Climate impacts on birds, agriculture linked

NORTH LAKHIMPUR, India (AlertNet) – In the days of yore, farmers forecast the weather by looking at the behaviour of birds.

“When sparrows bathe in the dust, it rains,” they would say.

But as climate change alters weather patterns in northeast India, it is changing traditional knowledge – and threatening local birds that long have helped farmers control pests in their fields.

Birds are “the real friend of farmers,” says Prabal Saikia, an agricultural ornithology specialist at the Regional Agricultural Research Station (RARS) in North Lakhimpur, in India’s Assam province.

But these days, “the decline in the bird population has increased the insect population, thereby increasing crop damage,” he said.

Cattle egrets, for instance, known locally as bu bog, can eat more than 400 insect larvae an hour at ploughing time. But the egrets, which nest in bamboo groves near farmers’ homes, are increasingly seeing their nests washed away by increasingly heavy rains that now fall at nesting time.

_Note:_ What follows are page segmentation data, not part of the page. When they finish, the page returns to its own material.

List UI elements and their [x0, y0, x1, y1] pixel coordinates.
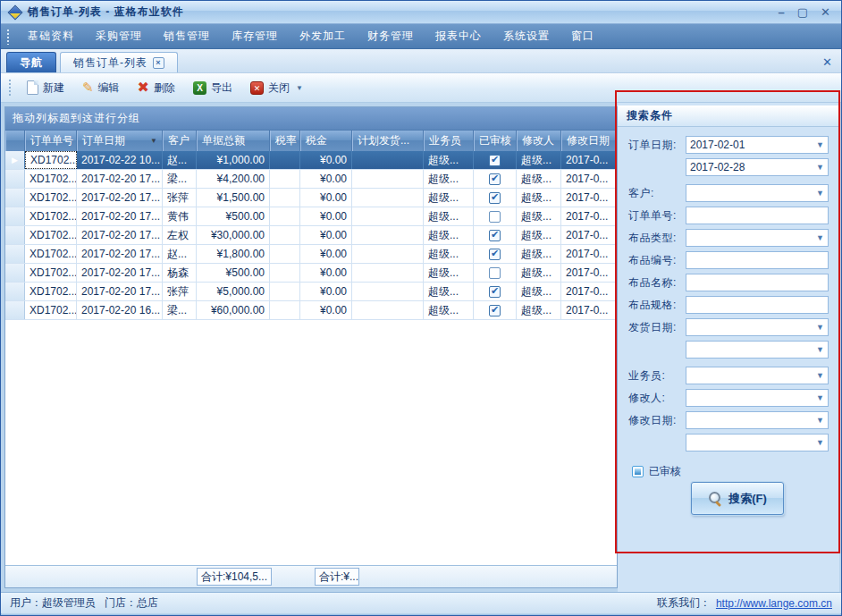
delete-button[interactable]: ✖ 删除 [131, 78, 182, 98]
approved-checkbox[interactable] [489, 173, 501, 185]
cell-customer[interactable]: 赵... [163, 151, 197, 169]
table-row[interactable]: XD1702... 2017-02-20 17... 黄伟 ¥500.00 ¥0… [5, 207, 617, 226]
chevron-down-icon[interactable]: ▼ [816, 163, 824, 172]
cell-salesman[interactable]: 超级... [424, 207, 474, 225]
maximize-icon[interactable]: ▢ [797, 6, 808, 18]
cell-tax[interactable]: ¥0.00 [300, 245, 352, 263]
tab-close-icon[interactable]: × [153, 57, 164, 69]
cell-modifier[interactable]: 超级... [517, 151, 561, 169]
cell-tax-rate[interactable] [270, 189, 300, 207]
cell-modifier[interactable]: 超级... [517, 245, 561, 263]
cell-tax[interactable]: ¥0.00 [300, 283, 352, 300]
cell-modified-date[interactable]: 2017-0... [561, 226, 617, 244]
cell-planned-delivery[interactable] [352, 264, 424, 282]
modifier-select[interactable]: ▼ [686, 389, 829, 407]
header-order-no[interactable]: 订单单号 [25, 131, 77, 151]
cell-salesman[interactable]: 超级... [424, 301, 474, 319]
tabstrip-close-icon[interactable]: ✕ [822, 55, 832, 69]
chevron-down-icon[interactable]: ▼ [816, 140, 824, 149]
cell-modified-date[interactable]: 2017-0... [561, 264, 617, 282]
cell-planned-delivery[interactable] [352, 151, 424, 169]
cell-planned-delivery[interactable] [352, 207, 424, 225]
cell-customer[interactable]: 左权 [163, 226, 197, 244]
fabric-spec-input[interactable] [686, 296, 829, 314]
cell-modified-date[interactable]: 2017-0... [561, 207, 617, 225]
menu-item-settings[interactable]: 系统设置 [493, 24, 560, 48]
cell-amount[interactable]: ¥500.00 [197, 207, 270, 225]
cell-order-date[interactable]: 2017-02-22 10... [77, 151, 163, 169]
cell-tax[interactable]: ¥0.00 [300, 264, 352, 282]
fabric-no-input[interactable] [686, 251, 829, 269]
delivery-date-from-select[interactable]: ▼ [686, 318, 829, 336]
cell-customer[interactable]: 赵... [163, 245, 197, 263]
cell-order-date[interactable]: 2017-02-20 17... [77, 264, 163, 282]
cell-modifier[interactable]: 超级... [517, 301, 561, 319]
edit-button[interactable]: ✎ 编辑 [75, 78, 127, 98]
approved-filter-checkbox[interactable] [632, 466, 644, 477]
cell-amount[interactable]: ¥4,200.00 [197, 170, 270, 188]
cell-tax-rate[interactable] [270, 226, 300, 244]
header-salesman[interactable]: 业务员 [424, 131, 474, 151]
header-amount[interactable]: 单据总额 [197, 131, 270, 151]
approved-checkbox[interactable] [489, 286, 501, 298]
approved-checkbox[interactable] [489, 155, 501, 166]
cell-order-date[interactable]: 2017-02-20 17... [77, 189, 163, 207]
modified-date-to-select[interactable]: ▼ [686, 434, 829, 451]
fabric-type-select[interactable]: ▼ [686, 229, 829, 247]
cell-modified-date[interactable]: 2017-0... [561, 301, 617, 319]
sort-desc-icon[interactable]: ▼ [150, 137, 157, 145]
cell-modified-date[interactable]: 2017-0... [561, 189, 617, 207]
header-approved[interactable]: 已审核 [474, 131, 517, 151]
cell-planned-delivery[interactable] [352, 189, 424, 207]
chevron-down-icon[interactable]: ▼ [816, 345, 824, 354]
cell-tax[interactable]: ¥0.00 [300, 301, 352, 319]
table-row[interactable]: XD1702... 2017-02-20 17... 梁... ¥4,200.0… [5, 170, 617, 189]
menu-item-purchase[interactable]: 采购管理 [86, 24, 152, 48]
chevron-down-icon[interactable]: ▼ [816, 438, 824, 447]
new-button[interactable]: 新建 [20, 78, 72, 98]
cell-tax-rate[interactable] [270, 170, 300, 188]
approved-checkbox[interactable] [489, 249, 501, 260]
delivery-date-to-select[interactable]: ▼ [686, 341, 829, 359]
cell-salesman[interactable]: 超级... [424, 245, 474, 263]
header-order-date[interactable]: 订单日期 ▼ [77, 131, 163, 151]
cell-order-no[interactable]: XD1702... [25, 283, 77, 300]
cell-order-date[interactable]: 2017-02-20 17... [77, 226, 163, 244]
chevron-down-icon[interactable]: ▼ [816, 233, 824, 242]
cell-modifier[interactable]: 超级... [517, 264, 561, 282]
cell-tax[interactable]: ¥0.00 [300, 170, 352, 188]
menu-item-outsourcing[interactable]: 外发加工 [290, 24, 356, 48]
order-date-to-select[interactable]: 2017-02-28 ▼ [686, 158, 829, 176]
cell-modifier[interactable]: 超级... [517, 283, 561, 300]
cell-customer[interactable]: 张萍 [163, 283, 197, 300]
cell-tax-rate[interactable] [270, 264, 300, 282]
tab-navigation[interactable]: 导航 [6, 52, 56, 72]
cell-amount[interactable]: ¥1,000.00 [197, 151, 270, 169]
cell-tax-rate[interactable] [270, 207, 300, 225]
cell-customer[interactable]: 杨森 [163, 264, 197, 282]
cell-order-no[interactable]: XD1702... [25, 151, 77, 169]
fabric-name-input[interactable] [686, 274, 829, 291]
table-row[interactable]: XD1702... 2017-02-20 17... 赵... ¥1,800.0… [5, 245, 617, 264]
cell-planned-delivery[interactable] [352, 283, 424, 300]
cell-tax[interactable]: ¥0.00 [300, 207, 352, 225]
cell-order-no[interactable]: XD1702... [25, 264, 77, 282]
cell-salesman[interactable]: 超级... [424, 189, 474, 207]
cell-order-no[interactable]: XD1702... [25, 189, 77, 207]
header-tax[interactable]: 税金 [300, 131, 352, 151]
search-button[interactable]: 搜索(F) [691, 482, 784, 515]
cell-order-no[interactable]: XD1702... [25, 245, 77, 263]
cell-planned-delivery[interactable] [352, 170, 424, 188]
cell-tax-rate[interactable] [270, 301, 300, 319]
cell-planned-delivery[interactable] [352, 301, 424, 319]
cell-order-no[interactable]: XD1702... [25, 301, 77, 319]
group-by-panel[interactable]: 拖动列标题到这进行分组 [5, 107, 617, 131]
cell-amount[interactable]: ¥30,000.00 [197, 226, 270, 244]
approved-checkbox[interactable] [489, 305, 501, 316]
cell-salesman[interactable]: 超级... [424, 151, 474, 169]
cell-tax[interactable]: ¥0.00 [300, 226, 352, 244]
header-modifier[interactable]: 修改人 [517, 131, 561, 151]
tab-sales-order-list[interactable]: 销售订单-列表 × [60, 52, 178, 72]
cell-order-date[interactable]: 2017-02-20 17... [77, 170, 163, 188]
cell-modifier[interactable]: 超级... [517, 170, 561, 188]
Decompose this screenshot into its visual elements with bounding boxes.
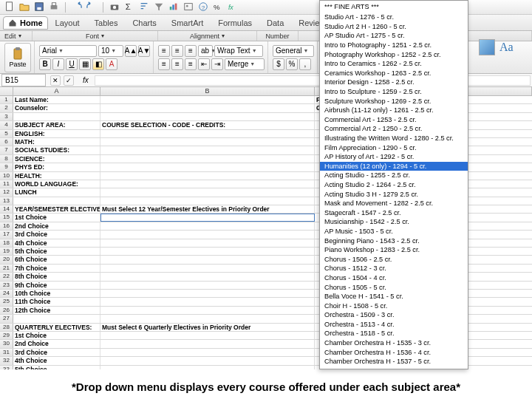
row-header[interactable]: 30 [0, 340, 13, 347]
cell-a[interactable]: PHYS ED: [13, 163, 100, 171]
cell-b[interactable] [100, 273, 315, 280]
cell-reference-box[interactable]: B15 [1, 74, 46, 86]
fx-icon[interactable]: fx [228, 1, 238, 13]
dropdown-item[interactable]: Commercial Art 2 - 1250 - 2.5 cr. [320, 124, 468, 134]
paste-button[interactable]: Paste [4, 43, 31, 72]
cell-b[interactable] [100, 315, 315, 322]
dropdown-item[interactable]: Chorus - 1504 - 4 cr. [320, 273, 468, 283]
filter-icon[interactable] [154, 1, 164, 13]
cell-a[interactable]: 4th Choice [13, 239, 100, 247]
row-header[interactable]: 23 [0, 282, 13, 289]
font-size-select[interactable]: 10▼ [98, 45, 123, 57]
row-header[interactable]: 27 [0, 315, 13, 322]
dropdown-menu[interactable]: *** FINE ARTS *** Studio Art - 1276 - 5 … [319, 0, 468, 369]
dropdown-item[interactable]: Chorus - 1505 - 5 cr. [320, 282, 468, 292]
save-icon[interactable] [34, 1, 44, 13]
cell-b[interactable] [100, 298, 315, 305]
font-name-select[interactable]: Arial▼ [39, 45, 97, 57]
cell-a[interactable]: 12th Choice [13, 307, 100, 314]
cell-a[interactable]: 4th Choice [13, 357, 100, 364]
indent-inc-button[interactable]: ⇥ [211, 58, 223, 70]
dropdown-item[interactable]: Mask and Movement - 1282 - 2.5 cr. [320, 199, 468, 208]
col-header-a[interactable]: A [13, 87, 100, 95]
row-header[interactable]: 7 [0, 146, 13, 154]
camera-icon[interactable] [109, 1, 120, 13]
dropdown-item[interactable]: Piano Workshop - 1283 - 2.5 cr. [320, 245, 468, 255]
comma-button[interactable]: , [299, 58, 311, 70]
cell-b[interactable] [100, 130, 315, 137]
cell-a[interactable]: 9th Choice [13, 282, 100, 289]
cell-a[interactable]: ENGLISH: [13, 130, 100, 137]
currency-button[interactable]: $ [273, 58, 284, 70]
row-header[interactable]: 11 [0, 180, 13, 188]
dropdown-item[interactable]: Stagecraft - 1547 - 2.5 cr. [320, 208, 468, 217]
number-format-select[interactable]: General▼ [273, 45, 314, 57]
dropdown-item[interactable]: AP Studio Art - 1275 - 5 cr. [320, 31, 468, 41]
align-top-button[interactable]: ≡ [158, 45, 170, 57]
cell-b[interactable] [100, 282, 315, 289]
dropdown-item[interactable]: Acting Studio 3 H - 1279 2.5 cr. [320, 189, 468, 199]
row-header[interactable]: 25 [0, 298, 13, 305]
cell-b[interactable]: ▼ [100, 214, 315, 221]
cell-b[interactable] [100, 265, 315, 272]
cell-a[interactable]: MATH: [13, 138, 100, 146]
redo-icon[interactable] [86, 1, 97, 13]
dropdown-item[interactable]: Chorus - 1512 - 3 cr. [320, 264, 468, 273]
row-header[interactable]: 32 [0, 357, 13, 364]
fill-color-button[interactable]: ◧ [92, 58, 104, 70]
tab-tables[interactable]: Tables [87, 17, 126, 29]
cell-b[interactable]: Must Select 6 Quarterly Electives in Pri… [100, 324, 315, 331]
cell-a[interactable]: 10th Choice [13, 290, 100, 297]
dropdown-item[interactable]: Intro to Photography - 1251 - 2.5 cr. [320, 41, 468, 50]
cell-a[interactable]: HEALTH: [13, 172, 100, 180]
new-doc-icon[interactable] [4, 1, 15, 13]
row-header[interactable]: 24 [0, 290, 13, 297]
cell-b[interactable] [100, 172, 315, 180]
align-center-button[interactable]: ≡ [171, 58, 183, 70]
dropdown-item[interactable]: Studio Art - 1276 - 5 cr. [320, 13, 468, 22]
row-header[interactable]: 26 [0, 307, 13, 314]
accept-formula-icon[interactable]: ✓ [64, 75, 74, 86]
dropdown-item[interactable]: Studio Art 2 H - 1260 - 5 cr. [320, 22, 468, 32]
cell-b[interactable] [100, 222, 315, 230]
cell-a[interactable]: 8th Choice [13, 273, 100, 280]
percent-icon[interactable]: % [213, 1, 223, 13]
row-header[interactable]: 17 [0, 231, 13, 238]
cell-b[interactable] [100, 146, 315, 154]
chart-icon[interactable] [168, 1, 179, 13]
cell-a[interactable]: 1st Choice [13, 214, 100, 221]
merge-button[interactable]: Merge▼ [225, 58, 265, 70]
dropdown-item[interactable]: Acting Studio 2 - 1264 - 2.5 cr. [320, 180, 468, 190]
cell-b[interactable] [100, 113, 315, 120]
cell-a[interactable] [13, 197, 100, 205]
row-header[interactable]: 20 [0, 256, 13, 263]
row-header[interactable]: 4 [0, 121, 13, 129]
print-icon[interactable] [49, 1, 59, 13]
theme-swatch[interactable] [479, 39, 495, 55]
dropdown-item[interactable]: AP Music - 1503 - 5 cr. [320, 227, 468, 236]
dropdown-item[interactable]: Interior Design - 1258 - 2.5 cr. [320, 78, 468, 87]
cell-b[interactable] [100, 197, 315, 205]
cell-a[interactable] [13, 315, 100, 322]
dropdown-item[interactable]: Chamber Orchestra H - 1536 - 4 cr. [320, 347, 468, 357]
italic-button[interactable]: I [52, 58, 64, 70]
cell-b[interactable] [100, 239, 315, 247]
align-right-button[interactable]: ≡ [185, 58, 197, 70]
row-header[interactable]: 16 [0, 222, 13, 230]
cell-a[interactable]: SCIENCE: [13, 155, 100, 163]
dropdown-item[interactable]: Intro to Sculpture - 1259 - 2.5 cr. [320, 87, 468, 97]
open-icon[interactable] [19, 1, 30, 13]
row-header[interactable]: 3 [0, 113, 13, 120]
row-header[interactable]: 15 [0, 214, 13, 221]
tab-formulas[interactable]: Formulas [211, 17, 259, 29]
undo-icon[interactable] [72, 1, 82, 13]
dropdown-item[interactable]: Beginning Piano - 1543 - 2.5 cr. [320, 236, 468, 245]
row-header[interactable]: 14 [0, 205, 13, 213]
gallery-icon[interactable] [183, 1, 194, 13]
dropdown-item[interactable]: AP History of Art - 1292 - 5 cr. [320, 152, 468, 162]
dropdown-item[interactable]: Airbrush (11-12 only) - 1261 - 2.5 cr. [320, 106, 468, 115]
cell-a[interactable]: Last Name: [13, 96, 100, 103]
cell-b[interactable] [100, 180, 315, 188]
cancel-formula-icon[interactable]: ✕ [50, 75, 61, 86]
row-header[interactable]: 29 [0, 332, 13, 339]
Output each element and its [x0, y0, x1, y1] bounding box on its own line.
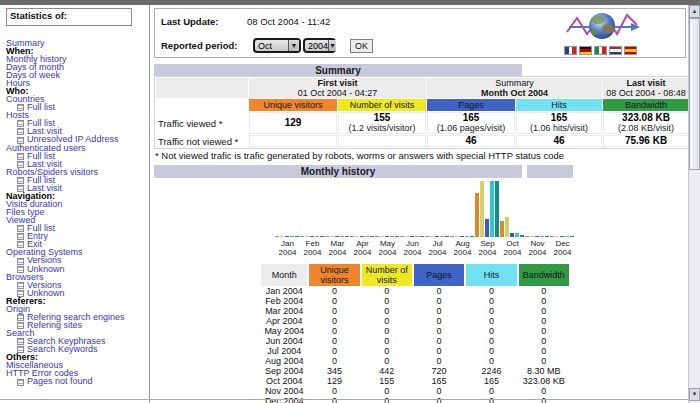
- list-bullet-icon: [17, 225, 24, 232]
- monthly-value-cell: Mar 2004: [261, 306, 307, 316]
- ok-button[interactable]: OK: [350, 39, 373, 53]
- chart-bar: [505, 217, 509, 237]
- monthly-value-cell: 0: [466, 336, 516, 346]
- monthly-value-cell: 0: [414, 286, 464, 296]
- summary-value-cell: 165(1.06 pages/visit): [427, 112, 515, 134]
- flag-spain-icon[interactable]: [624, 46, 637, 55]
- monthly-value-cell: 0: [414, 326, 464, 336]
- chart-bar: [385, 236, 389, 237]
- summary-value-cell: 75.96 KB: [603, 135, 689, 147]
- last-update-value: 08 Oct 2004 - 11:42: [247, 16, 330, 27]
- chart-bar: [300, 236, 304, 237]
- chart-month-group: [300, 180, 325, 237]
- monthly-value-cell: Feb 2004: [261, 296, 307, 306]
- flag-france-icon[interactable]: [564, 46, 577, 55]
- flag-germany-icon[interactable]: [579, 46, 592, 55]
- monthly-value-cell: 165: [466, 376, 516, 386]
- monthly-value-cell: 0: [309, 306, 359, 316]
- monthly-value-cell: 0: [414, 386, 464, 396]
- monthly-value-cell: 720: [414, 366, 464, 376]
- monthly-value-cell: 0: [466, 386, 516, 396]
- monthly-value-cell: 129: [309, 376, 359, 386]
- monthly-history-table: MonthUnique visitorsNumber of visitsPage…: [259, 264, 571, 403]
- summary-value-cell: [338, 135, 426, 147]
- chart-bar: [295, 236, 299, 237]
- table-row: Nov 200400000: [261, 386, 569, 396]
- chart-bar: [495, 181, 499, 237]
- monthly-value-cell: 155: [362, 376, 412, 386]
- chart-month-label: Feb2004: [300, 240, 325, 257]
- flag-netherlands-icon[interactable]: [609, 46, 622, 55]
- chart-month-label: Aug2004: [450, 240, 475, 257]
- monthly-value-cell: 0: [414, 336, 464, 346]
- chart-bar: [360, 236, 364, 237]
- flag-italy-icon[interactable]: [594, 46, 607, 55]
- chart-bar: [550, 236, 554, 237]
- monthly-value-cell: 0: [362, 346, 412, 356]
- chart-bar: [430, 236, 434, 237]
- chart-bar: [440, 236, 444, 237]
- chart-bar: [545, 236, 549, 237]
- monthly-value-cell: 0: [414, 296, 464, 306]
- monthly-value-cell: 165: [414, 376, 464, 386]
- month-select[interactable]: Oct ▼: [253, 38, 301, 53]
- monthly-value-cell: Oct 2004: [261, 376, 307, 386]
- summary-column-header: Hits: [516, 99, 602, 111]
- scroll-down-icon[interactable]: ▼: [689, 388, 700, 401]
- table-row: Jun 200400000: [261, 336, 569, 346]
- summary-footnote: * Not viewed trafic is trafic generated …: [155, 150, 564, 161]
- monthly-value-cell: 0: [466, 356, 516, 366]
- chart-bar: [450, 236, 454, 237]
- monthly-value-cell: 0: [466, 286, 516, 296]
- chart-bar: [525, 236, 529, 237]
- chart-bar: [285, 236, 289, 237]
- vertical-scrollbar[interactable]: ▲ ▼: [688, 5, 700, 403]
- monthly-table-body: MonthUnique visitorsNumber of visitsPage…: [261, 264, 569, 403]
- table-row: Jan 200400000: [261, 286, 569, 296]
- monthly-value-cell: 0: [519, 386, 569, 396]
- language-flags: [564, 46, 637, 55]
- chart-month-group: [550, 180, 575, 237]
- summary-column-header: Number of visits: [338, 99, 426, 111]
- monthly-value-cell: 0: [466, 316, 516, 326]
- monthly-value-cell: 0: [519, 286, 569, 296]
- list-bullet-icon: [17, 153, 24, 160]
- monthly-value-cell: 0: [309, 386, 359, 396]
- awstats-page: Statistics of: SummaryWhen:Monthly histo…: [0, 0, 700, 403]
- table-row: Aug 200400000: [261, 356, 569, 366]
- chart-month-group: [525, 180, 550, 237]
- chart-month-label: Mar2004: [325, 240, 350, 257]
- chart-bar: [330, 236, 334, 237]
- monthly-column-header: Bandwidth: [519, 264, 569, 286]
- awstats-logo-icon[interactable]: [563, 10, 641, 44]
- chart-month-label: Jul2004: [425, 240, 450, 257]
- main-content: Last Update: 08 Oct 2004 - 11:42 Reporte…: [152, 5, 688, 403]
- monthly-value-cell: 0: [309, 336, 359, 346]
- window-bottom-edge: [0, 399, 688, 400]
- table-row: Oct 2004129155165165323.08 KB: [261, 376, 569, 386]
- chart-bar: [320, 236, 324, 237]
- chart-month-label: May2004: [375, 240, 400, 257]
- chart-bar: [275, 236, 279, 237]
- summary-value-cell: 129: [249, 112, 337, 134]
- scroll-up-icon[interactable]: ▲: [689, 5, 700, 18]
- monthly-value-cell: 0: [309, 346, 359, 356]
- monthly-value-cell: Sep 2004: [261, 366, 307, 376]
- chart-bar: [530, 236, 534, 237]
- sidebar-item[interactable]: Pages not found: [6, 377, 149, 385]
- chart-bar: [455, 236, 459, 237]
- list-bullet-icon: [17, 233, 24, 240]
- table-row: Apr 200400000: [261, 316, 569, 326]
- chart-month-group: [500, 180, 525, 237]
- monthly-value-cell: 2246: [466, 366, 516, 376]
- monthly-column-header: Number of visits: [362, 264, 412, 286]
- chevron-down-icon[interactable]: ▼: [328, 40, 336, 51]
- chart-month-group: [275, 180, 300, 237]
- year-select[interactable]: 2004 ▼: [303, 38, 336, 53]
- table-row: Feb 200400000: [261, 296, 569, 306]
- monthly-value-cell: May 2004: [261, 326, 307, 336]
- chart-bar: [490, 181, 494, 237]
- scrollbar-thumb[interactable]: [689, 18, 700, 170]
- chevron-down-icon[interactable]: ▼: [288, 40, 299, 51]
- summary-value-cell: 155(1.2 visits/visitor): [338, 112, 426, 134]
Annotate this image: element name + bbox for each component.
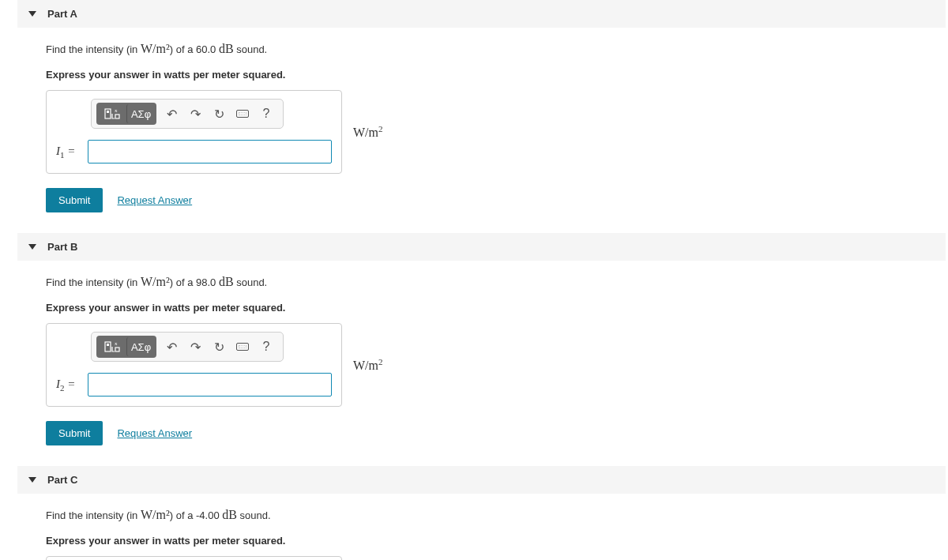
part-c-body: Find the intensity (in W/m²) of a -4.00 … bbox=[17, 494, 946, 560]
answer-input[interactable] bbox=[88, 140, 332, 163]
templates-button[interactable]: x bbox=[98, 337, 126, 356]
submit-button[interactable]: Submit bbox=[46, 421, 103, 445]
help-button[interactable]: ? bbox=[254, 337, 278, 356]
part-a-section: Part A Find the intensity (in W/m²) of a… bbox=[17, 0, 946, 228]
part-b-answer-box: x ΑΣφ ↶ ↷ ↻ ? I2 = bbox=[46, 323, 342, 407]
answer-input[interactable] bbox=[88, 373, 332, 397]
part-b-section: Part B Find the intensity (in W/m²) of a… bbox=[17, 233, 946, 461]
part-a-instruction: Express your answer in watts per meter s… bbox=[46, 69, 917, 81]
part-a-prompt: Find the intensity (in W/m²) of a 60.0 d… bbox=[46, 42, 917, 56]
equation-toolbar: x ΑΣφ ↶ ↷ ↻ ? bbox=[91, 99, 284, 129]
collapse-triangle-icon bbox=[28, 11, 36, 17]
keyboard-icon bbox=[236, 343, 249, 351]
part-a-header[interactable]: Part A bbox=[17, 0, 946, 28]
part-c-header[interactable]: Part C bbox=[17, 466, 946, 494]
keyboard-button[interactable] bbox=[231, 337, 254, 356]
part-b-header[interactable]: Part B bbox=[17, 233, 946, 261]
redo-button[interactable]: ↷ bbox=[183, 337, 207, 356]
variable-label: I2 = bbox=[56, 378, 88, 393]
greek-letters-button[interactable]: ΑΣφ bbox=[126, 337, 155, 356]
help-button[interactable]: ? bbox=[254, 104, 278, 123]
request-answer-link[interactable]: Request Answer bbox=[117, 427, 192, 439]
keyboard-button[interactable] bbox=[231, 104, 254, 123]
svg-rect-3 bbox=[115, 115, 119, 118]
unit-label: W/m2 bbox=[353, 124, 383, 140]
keyboard-icon bbox=[236, 110, 249, 118]
greek-letters-button[interactable]: ΑΣφ bbox=[126, 104, 155, 123]
svg-rect-4 bbox=[105, 342, 111, 351]
part-a-body: Find the intensity (in W/m²) of a 60.0 d… bbox=[17, 28, 946, 228]
part-c-section: Part C Find the intensity (in W/m²) of a… bbox=[17, 466, 946, 560]
unit-label: W/m2 bbox=[353, 357, 383, 373]
part-a-title: Part A bbox=[47, 8, 77, 20]
part-a-answer-box: x ΑΣφ ↶ ↷ ↻ ? I1 = bbox=[46, 90, 342, 174]
part-c-instruction: Express your answer in watts per meter s… bbox=[46, 535, 917, 547]
part-c-answer-box: x ΑΣφ ↶ ↷ ↻ ? I3 = bbox=[46, 556, 342, 560]
part-b-prompt: Find the intensity (in W/m²) of a 98.0 d… bbox=[46, 275, 917, 289]
collapse-triangle-icon bbox=[28, 477, 36, 483]
part-b-instruction: Express your answer in watts per meter s… bbox=[46, 302, 917, 314]
svg-text:x: x bbox=[115, 341, 118, 347]
svg-rect-7 bbox=[115, 348, 119, 351]
svg-rect-0 bbox=[105, 109, 111, 118]
redo-button[interactable]: ↷ bbox=[183, 104, 207, 123]
template-tool-group: x ΑΣφ bbox=[96, 103, 156, 125]
collapse-triangle-icon bbox=[28, 244, 36, 250]
svg-rect-1 bbox=[107, 111, 109, 113]
template-tool-group: x ΑΣφ bbox=[96, 336, 156, 358]
undo-button[interactable]: ↶ bbox=[160, 104, 183, 123]
equation-toolbar: x ΑΣφ ↶ ↷ ↻ ? bbox=[91, 332, 284, 362]
svg-text:x: x bbox=[115, 108, 118, 114]
part-c-title: Part C bbox=[47, 474, 77, 486]
variable-label: I1 = bbox=[56, 145, 88, 160]
reset-button[interactable]: ↻ bbox=[207, 104, 231, 123]
part-b-body: Find the intensity (in W/m²) of a 98.0 d… bbox=[17, 261, 946, 461]
submit-button[interactable]: Submit bbox=[46, 188, 103, 212]
svg-rect-5 bbox=[107, 344, 109, 346]
part-b-title: Part B bbox=[47, 241, 77, 253]
reset-button[interactable]: ↻ bbox=[207, 337, 231, 356]
request-answer-link[interactable]: Request Answer bbox=[117, 194, 192, 206]
undo-button[interactable]: ↶ bbox=[160, 337, 183, 356]
part-c-prompt: Find the intensity (in W/m²) of a -4.00 … bbox=[46, 508, 917, 522]
templates-button[interactable]: x bbox=[98, 104, 126, 123]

“Now, because of climate change, there is (early) rain during the breeding season,” Saikia said. In some cases “the heavy rains devastate the bamboo groves, which fall down and the small nestlings fall down and die.”

A survey found that the egrets appear to have begun breeding earlier in the year than normal as a result of changing conditions, the scientist said.


In a region where more than 70 percent of crop damage is the result of insects, plant diseases and rodents, birds that eat insects and rodents “mean a lot in terms of food security,” Saikia said.

That’s one reason the researcher is studying traditional lore and local bird populations, and working to protect them by meeting with farmers, producing leaflets in local languages and giving talks on radio and television stations.

Saikia and his team have been working on an effort called the All India Network Project on Agri-Ornithology. The project, taking place in regions across India, aims to identify birds in agricultural ecosystems, and help conserve those that are beneficial while managing others that create problems for farmers by eating grain. The study, sponsored by the Indian Council of Agricultural Research based in New Delhi, also aims to analyse the impact of climate change on the birds.

Saikia’s research station has identified 26 species of beneficial local birds in the agricultural fields of Assam.

One is the cattle egret, traditionally protected by farmers for their help in protecting farm fields from harmful insects.


The breeding of the egrets is closely related to the timing of cultivation. The peak breeding season is from March to August. In Assam, rice transplanting starts in June and July. During this period, the local birds feed their chicks with the caterpillar or larvae of the insect pests.

But shifting weather patterns appear to be upsetting the balance, Saikia said, particularly if heavy rain disturbs nests or unusual temperatures upset  the egg incubation period.

Other birds, like the spotted owlet and the barn owl that hunt rodents, have seen population declines as a result of deforestation in the region as farming fields expand to meet population growth.

And some birds are seeing their food sources change as climate shifts lead to the disappearance of some traditional plant species and affect fruit trees, Saikia said.

To protect and better understand threatened plants and trees that are important to birds, the scientist’s team is collecting samples of the species and planting them in their research station.


Alarmed by a decrease in the number of local birds, Saikia has also devised innovative techniques to help them, such as nests made from shoe boxes and earthen pots that farmers can build and site near their homes.

Farmers have supported the effort.

“I learned how to make the shoe-box nest and put it up in my house. I could see a lot of sparrows coming now. I am encouraging my neighbours to put this cost-effective nest in their respective houses,” said Kanak Sonowal, 35, a farmer from Dagal Dubi village.

He said he was also “trying to explain the importance of these indigenous birds to other farmers through age-old proverbs.”

Other farmers have fought to protect threatened wetlands that provide habitat for both local and migratory birds.